Sometimes we come across sites with a system generated friendly URL that will read as (for example) ‘/address/address’, repetition seems to be a key factor here. After clicking on one of these links users are told “you have been denied access to this item” with nothing else on the page, not even the sites header and footer. Google Analytics still finds its way through but that’s it.

When I dig out the object id for the pages parent navigation node and enter that in a Login pops up. This login fails for an account with admin privileges. Also, I’ve pulled out the breadcrumb trail SQL so that I can find where a given node is located in our site. Whenever these kind of errors have come up this SQL query comes up empty. I did repeat this once by keeping watch on a page a couple levels down from a node I deleted, which led to replication of the outlined behavior. I wonder if FarCry isn’t recursively deleting descendants of a given node?

I have no idea where these Friendly URL’s are coming from. Cleaning them out and removing orphaned data, if that’s what’s happening, would be nice.

Somehow removing them from our Solr index could be an acceptable stopgap but I’m not sure how I’d make that happen, if it’s possible. Maybe @seancoyne or @jeff have a trick up their sleeve?

Summary since that’s a lot of text:

  • Repeating Friendly URL’s, Example: ‘/address/address’, leading to access denied pages

  • Navigation nodes appear appear to not delete recursively, leading to orphaned content

  • If it’s faster or easier to make Solr avoid these I’d be happy with that solution, since that’s why we know these exist.

Happy to dig further for the curious, I hope I’ve defined the problem well.

You can write your own contentToIndex function to specify exactly which items are indexed.
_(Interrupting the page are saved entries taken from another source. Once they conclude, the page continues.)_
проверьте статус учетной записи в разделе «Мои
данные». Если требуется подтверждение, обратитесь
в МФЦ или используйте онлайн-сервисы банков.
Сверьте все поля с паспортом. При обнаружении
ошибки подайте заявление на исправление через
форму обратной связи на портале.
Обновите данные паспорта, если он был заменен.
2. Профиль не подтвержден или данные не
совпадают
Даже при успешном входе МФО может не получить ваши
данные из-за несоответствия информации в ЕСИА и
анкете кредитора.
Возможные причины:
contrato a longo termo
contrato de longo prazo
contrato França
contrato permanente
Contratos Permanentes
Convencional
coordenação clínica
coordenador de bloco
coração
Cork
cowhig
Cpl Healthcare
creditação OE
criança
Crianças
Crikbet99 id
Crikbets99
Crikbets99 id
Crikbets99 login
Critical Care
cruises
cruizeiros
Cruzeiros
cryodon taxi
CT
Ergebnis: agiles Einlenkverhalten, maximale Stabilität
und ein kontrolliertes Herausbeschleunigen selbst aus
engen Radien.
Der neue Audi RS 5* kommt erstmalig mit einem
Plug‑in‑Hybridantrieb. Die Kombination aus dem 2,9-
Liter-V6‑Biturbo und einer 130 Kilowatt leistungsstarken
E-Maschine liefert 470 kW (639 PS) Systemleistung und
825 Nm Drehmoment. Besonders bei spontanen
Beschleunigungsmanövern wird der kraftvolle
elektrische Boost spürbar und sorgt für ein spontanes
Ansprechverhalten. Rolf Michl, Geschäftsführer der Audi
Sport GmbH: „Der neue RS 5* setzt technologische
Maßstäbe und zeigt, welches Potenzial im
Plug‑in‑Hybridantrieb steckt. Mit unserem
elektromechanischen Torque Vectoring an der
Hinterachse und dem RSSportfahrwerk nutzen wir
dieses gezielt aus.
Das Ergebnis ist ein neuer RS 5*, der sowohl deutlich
So you could created one for dmnavigation that limits it to items in the tree.

Sorry away from my desk so hard to comment on the other items. I’ll try to do so when I have a chance.

Sounds promising. I found the example on doing this on the FarCry Solr Pro documentation page. I’ll try it out and ask here if I get stuck.

In testing it looks like I’ve successfully filtered out all content that can’t be traced back to the root node. The query I am using runs through nested_tree_objects until it finds the root node and excludes anything that doesn’t make it.

If there is a better way to ensure I’m only including content from the site tree I’m happy to hear it.

As an aside the sample contentToIndex code from the FarCry Solr Pro documentation page was very easy to work with, since I only needed to change the query for my use. The only way it could have been easier is if there was a function call ready to go that I just passed the query into. Thanks again @seancoyne for the tip.

This removes the worst symptoms of this junk data that’s gathering in our DB. We are interested in cleaning it out if we can, so pointers on doing so properly would be helpful. If there is a legitimate bug hidden in here I’d be happy to help pinpoint it as well.